The file is read at backend load time and trimmed of surrounding whitespace.
`api_key_env` and `api_key_file` are mutually exclusive.

## Combining with the intelligent router

A router model can spread traffic across local and cloud candidates. The
score classifier reads the policy descriptions and routes per request:

```yaml
name: smart-router
router:
  classifier: score
  classifier_model: arch-router-1.5b
  fallback: qwen-3-7b-local
  activation_threshold: 0.40
  policies:
    - label: casual
      description: small talk, greetings, short answers
    - label: code
      description: writing or debugging code in any programming language
    - label: heavy-reasoning
      description: long-form analysis, complex math, multi-step reasoning
  candidates:
    - model: qwen-3-7b-local
      labels: [casual]
    - model: gpt-4o-proxy
      labels: [casual, code]
    - model: claude-sonnet-proxy
      labels: [casual, code, heavy-reasoning]
```

The router rewrites `input.Model` to the chosen candidate; per-model PII,
ACLs, and the cloud-proxy fork all run against the resolved target.

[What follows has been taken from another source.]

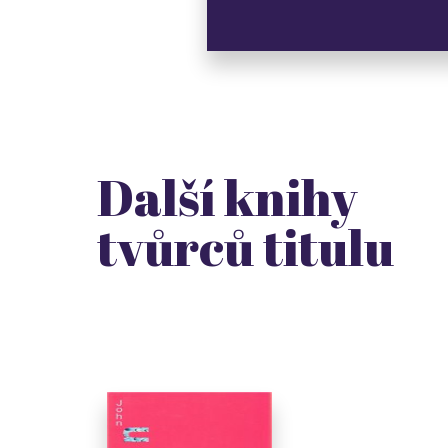
Další knihy
tvůrců titulu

See [Middleware: PII filtering and intelligent routing]({{< relref "middleware.md" >}})
for the full router and PII-filter reference.

## Limitations

- **Passthrough does no wire-shape translation.** Use `mode: translate` (with
  the constraints documented above) or send requests that match the upstream's
  format.
- **No output-side PII for non-streaming responses.** Streaming responses are
  filtered in flight; buffered responses pass through verbatim. Request-side
  PII covers both.
- **No retry or backoff.** Transient upstream failures bubble up to the client
  as `502 Bad Gateway`.
- **No request shape validation.** If the upstream rejects the body, its
  error envelope is forwarded to the client unchanged.

## Operational notes

- Cloud-proxy backends load like any other gRPC backend — they consume one
  process per loaded model and appear in the backend management view, but
  they hold no GPU memory.
- Usage stats and the trace log capture cloud-proxy requests like any other
  request. Token counts come from the upstream's `usage` field when present.
- Set `request_timeout_seconds` defensively — a hung upstream otherwise ties
  up an HTTP handler until the client disconnects.